My Home Waterbirth

After doing so much preparation I wanted to birth, really I wasn’t scared. I just wanted the experience. I was already 8 days overdue and the cut-off for homebirth is exactly 14 days. This baby needed to get moving.

I was walking the stairs daily, acupuncture, yoga, sex you name it…. oh and pineapples!!

After 10 days my mum read that if you place the breast pump 5mins on each breast - it can kick start the contractions, and it did!!! As soon as I placed the breast pump on ( very odd experience for a first time mum) I felt a contraction ( 10am in the morning) .

I was so excited, I started putting all my learning into action as well as tracking my contractions on the app. This went on till the following morning!!! and it was full on , yet the contractions were still not regular. I called the midwife she told me to take a couple of panadols and go to sleep, she said make sure you have a good rest. That was the best advice. the prelabour was long and hard.

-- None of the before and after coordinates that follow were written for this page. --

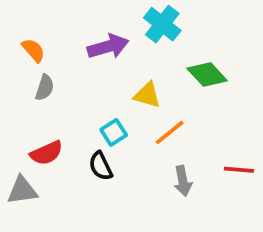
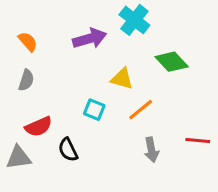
gray semicircle: (45, 88) -> (26, 80), moved
cyan square: (114, 132) -> (94, 110), turned -35
black semicircle: (101, 166) -> (68, 150), moved

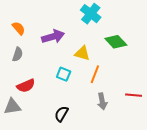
purple arrow: (90, 38) -> (53, 37), moved
orange line: (141, 110) -> (95, 74), turned -30
black semicircle: (68, 150) -> (61, 114), moved, turned 56

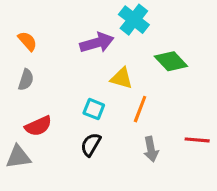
purple arrow: (53, 37) -> (97, 43), moved
black semicircle: (61, 114) -> (91, 145), moved

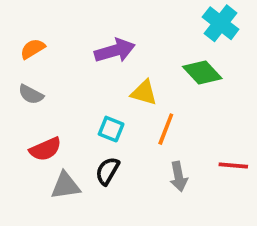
cyan cross: (134, 20) -> (221, 23), moved
orange semicircle: (27, 41) -> (33, 49), turned -80
gray semicircle: (26, 80) -> (31, 94), turned 100
gray triangle: (18, 157) -> (65, 186), moved

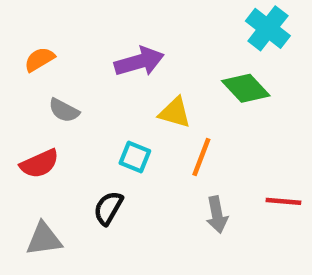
gray semicircle: (31, 94) -> (64, 110), moved
red semicircle: (45, 149) -> (39, 164), moved
black semicircle: (107, 171) -> (108, 208), moved
gray triangle: (65, 186) -> (44, 239), moved

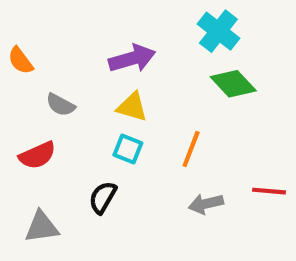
cyan cross: (268, 28) -> (218, 31), moved
orange semicircle: (39, 59) -> (21, 61), moved, turned -96
yellow triangle: (175, 113) -> (132, 107), moved
gray arrow: (217, 215) -> (206, 204), turned 88

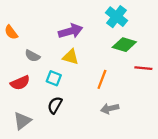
green diamond: (233, 84) -> (124, 45), turned -30
cyan square: (128, 149) -> (54, 78), moved
red line: (269, 191) -> (143, 68), moved
gray triangle: (42, 227) -> (22, 121), turned -30

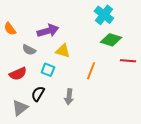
purple arrow: (71, 31) -> (48, 31), moved
black semicircle: (55, 105) -> (38, 94), moved
gray arrow: (110, 108) -> (69, 97), moved, turned -70

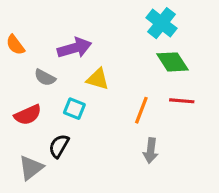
green diamond: (111, 40) -> (172, 62), turned 40
red line: (128, 61) -> (182, 101), moved
gray arrow: (69, 97) -> (151, 151), moved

I slept for 2 hours before the next lot of contractions woke me up, they started intensifying, by 11pm the midwife and doula arrived. It was hard work. I was implementing all the active birth techniques I learnt.

My husband was amazing support , I was squatting over a freezer the whole night ( good shoes help) I did a couple of contractions on the toilet seat to speed things up, but I was dilating so slowly. I was left to birth alone, there was no interference. When the midwife checked the heart beat she was so gentle and encouraging. She kept saying to me that I am the most clever woman she has ever seen and I am doing a great job.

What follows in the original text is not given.